(TASK INPUT begins)

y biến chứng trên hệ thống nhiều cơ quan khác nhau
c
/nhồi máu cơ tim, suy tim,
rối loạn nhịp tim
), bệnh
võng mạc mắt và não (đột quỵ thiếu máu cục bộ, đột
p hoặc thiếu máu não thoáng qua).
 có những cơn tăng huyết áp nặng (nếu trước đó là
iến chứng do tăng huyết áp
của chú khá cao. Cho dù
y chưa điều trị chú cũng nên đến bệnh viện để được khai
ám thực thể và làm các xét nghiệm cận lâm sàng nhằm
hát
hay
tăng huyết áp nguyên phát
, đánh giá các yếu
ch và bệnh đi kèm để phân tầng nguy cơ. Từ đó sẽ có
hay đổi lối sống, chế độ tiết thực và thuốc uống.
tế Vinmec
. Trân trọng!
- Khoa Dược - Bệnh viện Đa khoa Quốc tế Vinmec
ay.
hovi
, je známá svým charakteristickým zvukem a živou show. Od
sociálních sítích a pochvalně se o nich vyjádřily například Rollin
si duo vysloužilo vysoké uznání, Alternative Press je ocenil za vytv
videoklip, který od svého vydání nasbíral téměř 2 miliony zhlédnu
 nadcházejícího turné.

(TASK INPUT ends)
(TASK INPUT begins)

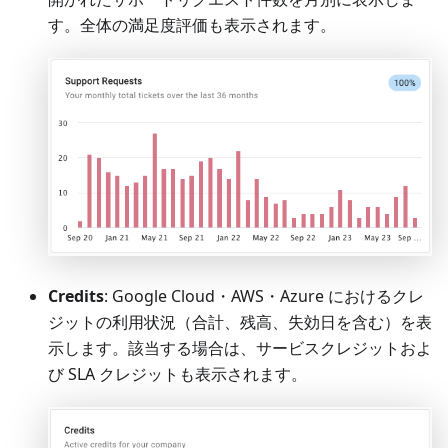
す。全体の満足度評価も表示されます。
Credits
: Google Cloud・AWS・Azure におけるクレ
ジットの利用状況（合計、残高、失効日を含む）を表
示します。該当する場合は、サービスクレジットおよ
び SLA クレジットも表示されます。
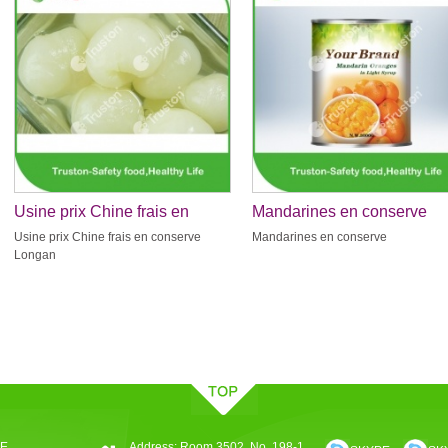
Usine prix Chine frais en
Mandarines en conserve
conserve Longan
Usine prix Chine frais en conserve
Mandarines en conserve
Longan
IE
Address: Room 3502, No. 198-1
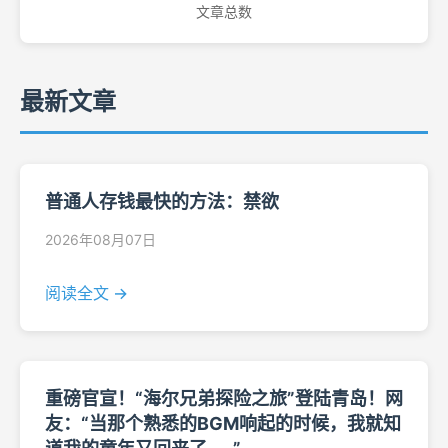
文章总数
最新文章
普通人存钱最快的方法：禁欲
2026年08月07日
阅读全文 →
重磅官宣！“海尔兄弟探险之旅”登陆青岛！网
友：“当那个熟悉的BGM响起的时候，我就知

(TASK INPUT ends)

**YOUR INSTRUCTIONS**
Each line in the records that carries "conserve" must be copied out.

**YOUR SOLUTION**
Mandarines en conserve
conserve Longan
Usine prix Chine frais en conserve
Mandarines en conserve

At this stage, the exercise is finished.